= Faith in Fakes =

Essay by Umberto Eco

First edition (Bompiani, 1973)

Il costume di casa (Faith in Fakes) was originally an essay written by the Italian semiotician Umberto Eco, about "America's obsession with simulacra and counterfeit reality." It was later incorporated as the centrepiece of the anthology bearing the same name, a collection of articles and essays about Italian ideologies. The anthology contains a selection of essays taken from two Italian books by Eco: Il costume di casa (first published in 1973) and Sette anni di desiderio (1983). It was translated into English in 1986 as Faith in Fakes and later updated as Travels in Hyperreality in 1995.

==Content==

The book is a collection of articles from mainly Italian newspapers and magazines about the wider subject of human consciousness, including Eco's own subject of semiotics. The subjects of the main essay includes modern Americana such as wax museums, Superman and holography, and the other articles discuss a number of other subjects, including football, the Middle Ages, Jim Jones and the People's Temple, and tight jeans.

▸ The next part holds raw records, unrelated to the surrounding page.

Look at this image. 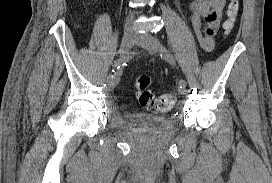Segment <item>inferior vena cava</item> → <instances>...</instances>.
Segmentation results:
<instances>
[{
	"mask_svg": "<svg viewBox=\"0 0 272 183\" xmlns=\"http://www.w3.org/2000/svg\"><path fill=\"white\" fill-rule=\"evenodd\" d=\"M134 14L130 13V15L128 16L127 20H126V24L125 27H129L131 24V21L133 20Z\"/></svg>",
	"mask_w": 272,
	"mask_h": 183,
	"instance_id": "obj_1",
	"label": "inferior vena cava"
}]
</instances>
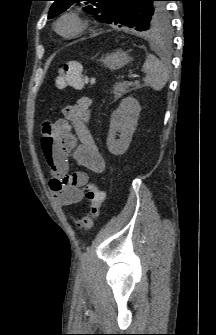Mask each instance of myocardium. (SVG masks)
<instances>
[{"instance_id": "f54148a6", "label": "myocardium", "mask_w": 216, "mask_h": 335, "mask_svg": "<svg viewBox=\"0 0 216 335\" xmlns=\"http://www.w3.org/2000/svg\"><path fill=\"white\" fill-rule=\"evenodd\" d=\"M69 21L73 24L72 30L63 32L60 25L63 22ZM88 27L87 21L77 12H67L62 14L55 22V31L64 38H74L85 31Z\"/></svg>"}]
</instances>
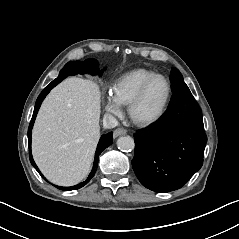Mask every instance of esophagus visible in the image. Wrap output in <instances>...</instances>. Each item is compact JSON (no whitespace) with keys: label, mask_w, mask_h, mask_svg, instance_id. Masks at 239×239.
I'll use <instances>...</instances> for the list:
<instances>
[{"label":"esophagus","mask_w":239,"mask_h":239,"mask_svg":"<svg viewBox=\"0 0 239 239\" xmlns=\"http://www.w3.org/2000/svg\"><path fill=\"white\" fill-rule=\"evenodd\" d=\"M126 130L124 128H117L116 130H114L113 132V137L116 138L120 135H125L126 134Z\"/></svg>","instance_id":"obj_1"}]
</instances>
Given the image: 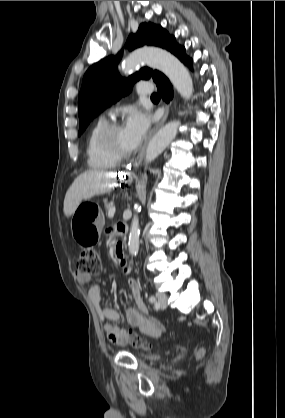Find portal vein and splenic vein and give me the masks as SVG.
<instances>
[{"label": "portal vein and splenic vein", "mask_w": 285, "mask_h": 418, "mask_svg": "<svg viewBox=\"0 0 285 418\" xmlns=\"http://www.w3.org/2000/svg\"><path fill=\"white\" fill-rule=\"evenodd\" d=\"M116 208L114 206H112L109 211H108V217H113L115 214Z\"/></svg>", "instance_id": "portal-vein-and-splenic-vein-1"}]
</instances>
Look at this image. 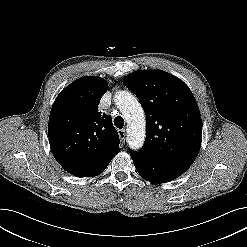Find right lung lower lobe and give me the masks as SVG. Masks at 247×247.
<instances>
[{
    "mask_svg": "<svg viewBox=\"0 0 247 247\" xmlns=\"http://www.w3.org/2000/svg\"><path fill=\"white\" fill-rule=\"evenodd\" d=\"M113 158L107 159L100 164L89 168L67 169L66 171L77 177H93L102 173Z\"/></svg>",
    "mask_w": 247,
    "mask_h": 247,
    "instance_id": "98d812e1",
    "label": "right lung lower lobe"
}]
</instances>
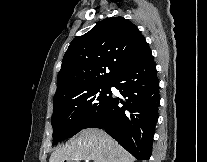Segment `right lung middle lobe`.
<instances>
[{
    "mask_svg": "<svg viewBox=\"0 0 207 162\" xmlns=\"http://www.w3.org/2000/svg\"><path fill=\"white\" fill-rule=\"evenodd\" d=\"M112 84L68 94L53 99L54 143L70 138L85 128L86 124L110 101Z\"/></svg>",
    "mask_w": 207,
    "mask_h": 162,
    "instance_id": "obj_1",
    "label": "right lung middle lobe"
}]
</instances>
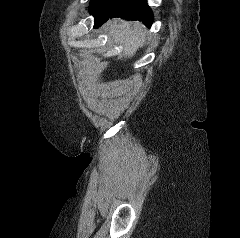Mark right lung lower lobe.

===Semiological guerrilla===
The collection included the influential 1967 article Towards a Semiological Guerrilla Warfare, first given as a lecture at the conference Vision '67 in New York, and included in Eco's first work on semiotic theory, his 1968 La Struttura Assente (The Absent Structure).

The term has been influential in the theorization of guerrilla tactics against mainstream mass media culture, such as guerrilla television and culture jamming. Expressions used in the essay, "communications guerrilla warfare" and "cultural guerrilla," have been especially generative.